O colorido do papel de parede da loja de guarda-chuvas contrasta com o loiro platina da cabeleira da luminosa Deneuve, aqui a dar os primeiros passos e quase a tornar-se na estrela internacional que seria pouco depois. Para esta celebração do musical made in Hollywood, Demy convocaria parte das memórias da sua infância, como a garagem do pai onde se passa parte da ação sempre com os deliciosos diálogos cantados de Demy, devidamente acompanhados pela música irresistível de Michel Legrand que dá cor ao romance em três atos entre Deneuve e Nino Castelnuovo tão bem captado pelo trabalho elegante da câmara de Jean Rabier. Os Chapéus de Chuva de Cherburgo representam uma obra máxima do cinema musical que trata temas sérios  de forma ligeira, como a guerra da Argélia ou até a gravidez fora do casamento, com a particularidade de não necessitar sequer de um happy ending.

Impulsionado pelo sucesso dos “guarda-chuvas”, Demy vai ainda mais longe na sua celebração do género, superando em As Donzelas de Rochefort o lado de operetta mais estático do anterior pelo desejo de trazer para a rua o movimento e a dança em cinemascope.
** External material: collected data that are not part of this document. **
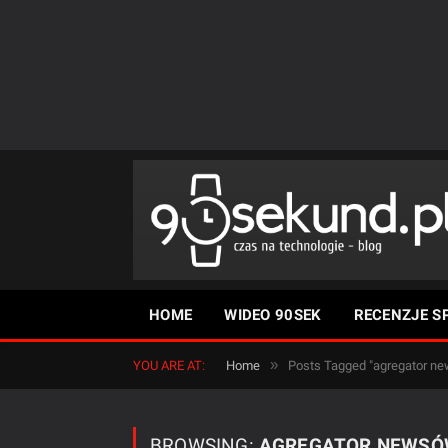
HOME
WIDEO 90SEK
RECENZJE S
»
YOU ARE AT:
Home
Posts Tagged "agregator n
BROWSING:
AGREGATOR NEWS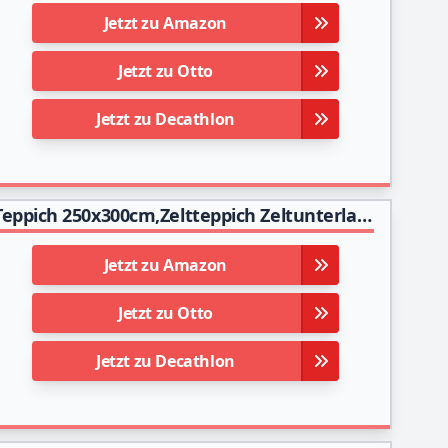
Jetzt zu Amazon
Jetzt zu Otto
Jetzt zu Decathlon
XMTECH Vorzeltteppich hochwertiger Camping Teppich 250x300cm,Zeltteppich Zeltunterlage bläulich-grau,Teppich für Zelt Wohnmobil aus HDPE,Outdoor Campingmatte inkl Tragetasche & 13 Heringe
Jetzt zu Amazon
Jetzt zu Otto
Jetzt zu Decathlon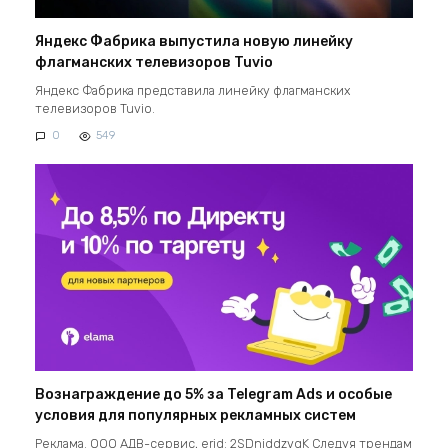
Яндекс Фабрика выпустила новую линейку
флагманских телевизоров Tuvio
Яндекс Фабрика представила линейку флагманских
телевизоров Tuvio.
0
549
Вознаграждение до 5% за Telegram Ads и особые
условия для популярных рекламных систем
Реклама. ООО АДВ-сервис, erid: 2SDnjddzvgK Следуя трендам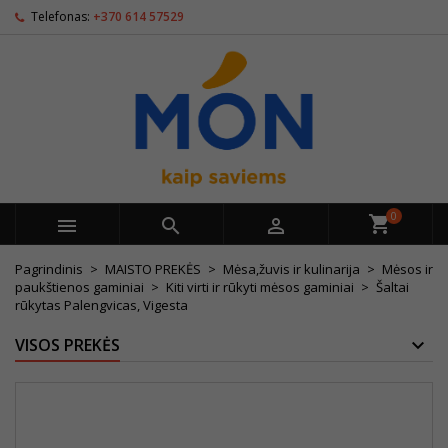
Telefonas:
+370 614 57529
0



Pagrindinis
MAISTO PREKĖS
Mėsa,žuvis ir kulinarija
Mėsos ir
paukštienos gaminiai
Kiti virti ir rūkyti mėsos gaminiai
Šaltai
rūkytas Palengvicas, Vigesta
VISOS PREKĖS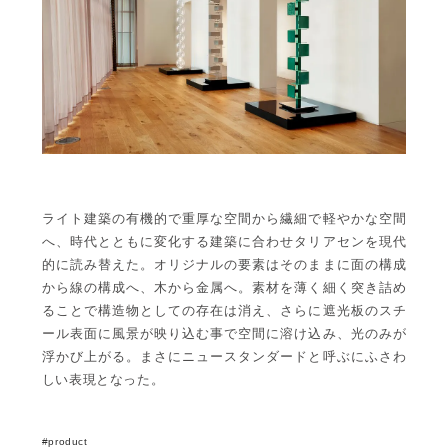
ライト建築の有機的で重厚な空間から繊細で軽やかな空間
へ、時代とともに変化する建築に合わせタリアセンを現代
的に読み替えた。オリジナルの要素はそのままに面の構成
から線の構成へ、木から金属へ。素材を薄く細く突き詰め
ることで構造物としての存在は消え、さらに遮光板のスチ
ール表面に風景が映り込む事で空間に溶け込み、光のみが
浮かび上がる。まさにニュースタンダードと呼ぶにふさわ
しい表現となった。
product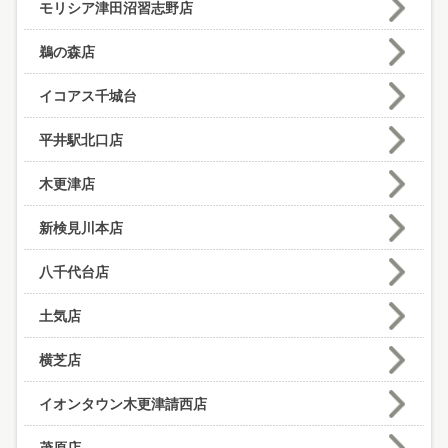
モリシア津田沼習志野店
鵜の森店
イコアス千城台
平井駅北口店
木更津店
新検見川本店
八千代台店
土気店
横芝店
イオンタウン木更津請西店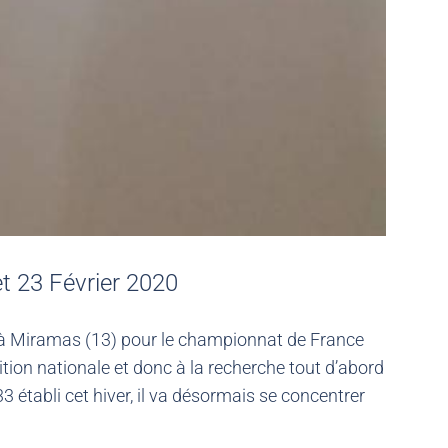
t 23 Février 2020
 à Miramas (13) pour le championnat de France
tition nationale et donc à la recherche tout d’abord
3 établi cet hiver, il va désormais se concentrer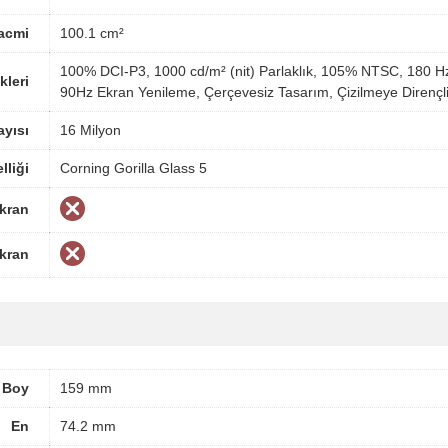
acmi
100.1 cm²
100% DCI-P3, 1000 cd/m² (nit) Parlaklık, 105% NTSC, 180 H
kleri
90Hz Ekran Yenileme, Çerçevesiz Tasarım, Çizilmeye Direnç
yısı
16 Milyon
lliği
Corning Gorilla Glass 5
Ekran
Ekran
Boy
159 mm
En
74.2 mm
Deneuve regressa ao lado da mana Françoise Dorléac para o mais célebre número musical do filme, em que celebram a alegria de viver e o facto de serem irmãs gémeas. E é aqui que nos apetece trautear nous sommes deux soeurs jumelles nées sous le signe des gémeaux… 

Ela que acabaria por falecer vítima de um acidente automóvel meses depois da estreia de Rochefort. O cast de luxo incluirá ainda Gene Kelly, na seu derradeiro musical, bem como Michel Piccoli, Daniele Darrieux ou George Chakiris (o Bernardo de West Side Story). Sem vergonha de referenciar os clássicos do género, de usar complexos (e fabulosos) movimentos de grua e de se ao mesmo tempo um filme tão simples, Demy transcende-se num musical pleno. E será talvez essa a maior valência, mesmo quando navega dentro do registo de género. Precisamente, aquilo que Damien Chazelle não conseguiu fazer com o musical desprovido de alma que é La La Land.